Exclude the pictures, then copy word for word the lines running from the beginning of the records through the line with "delightful designs utilizing".

[Supplied material — start]

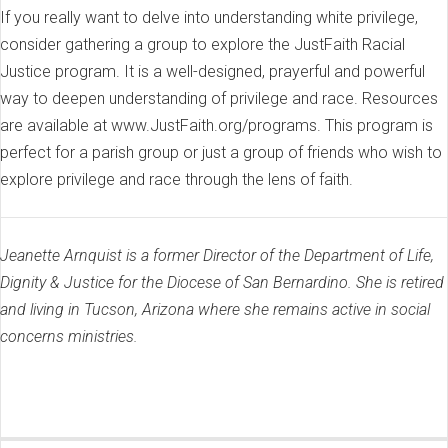
If you really want to delve into understanding white privilege,
consider gathering a group to explore the JustFaith Racial
Justice program. It is a well-designed, prayerful and powerful
way to deepen understanding of privilege and race. Resources
are available at www.JustFaith.org/programs. This program is
perfect for a parish group or just a group of friends who wish to
explore privilege and race through the lens of faith.
Jeanette Arnquist is a former Director of the Department of Life,
Dignity & Justice for the Diocese of San Bernardino. She is retired
and living in Tucson, Arizona where she remains active in social
concerns ministries.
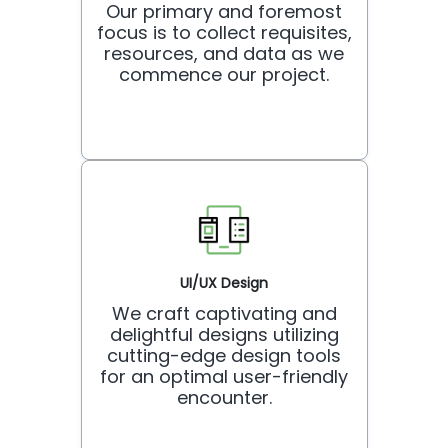
Our primary and foremost
focus is to collect requisites,
resources, and data as we
commence our project.
UI/UX Design
We craft captivating and
delightful designs utilizing
cutting-edge design tools
for an optimal user-friendly
encounter.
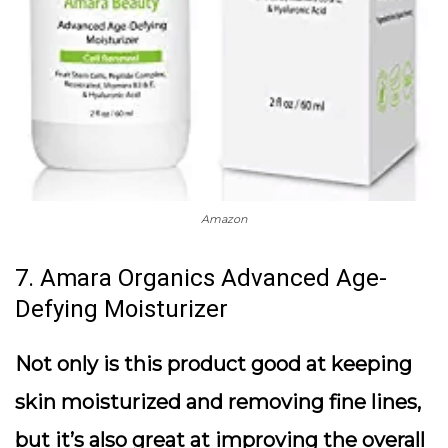
Amazon
7. Amara Organics Advanced Age-
Defying Moisturizer
Not only is this product good at keeping
skin moisturized and removing fine lines,
but it’s also great at improving the overall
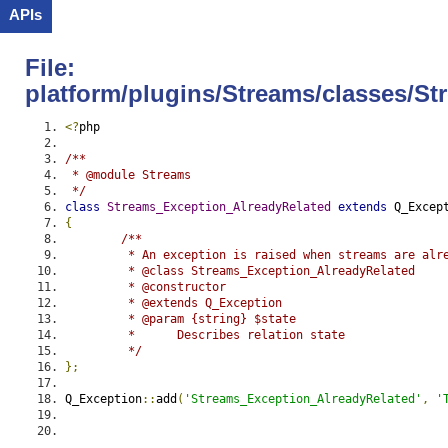
APIs
File:
platform/plugins/Streams/classes/S
<?
php
/**
 * @module Streams
 */
class
Streams_Exception_AlreadyRelated
extends
 Q_Excep
{
/**
	 * An exception is raised when streams are alr
	 * @class Streams_Exception_AlreadyRelated
	 * @constructor
	 * @extends Q_Exception
	 * @param {string} $state
	 *	Describes relation state
	 */
};
Q_Exception
::
add
(
'Streams_Exception_AlreadyRelated'
,
'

[Supplied material — finish]

-- Task solution --
If you really want to delve into understanding white privilege,
consider gathering a group to explore the JustFaith Racial
Justice program. It is a well-designed, prayerful and powerful
way to deepen understanding of privilege and race. Resources
are available at www.JustFaith.org/programs. This program is
perfect for a parish group or just a group of friends who wish to
explore privilege and race through the lens of faith.
Jeanette Arnquist is a former Director of the Department of Life,
Dignity & Justice for the Diocese of San Bernardino. She is retired
and living in Tucson, Arizona where she remains active in social
concerns ministries.
Our primary and foremost
focus is to collect requisites,
resources, and data as we
commence our project.
UI/UX Design
We craft captivating and
delightful designs utilizing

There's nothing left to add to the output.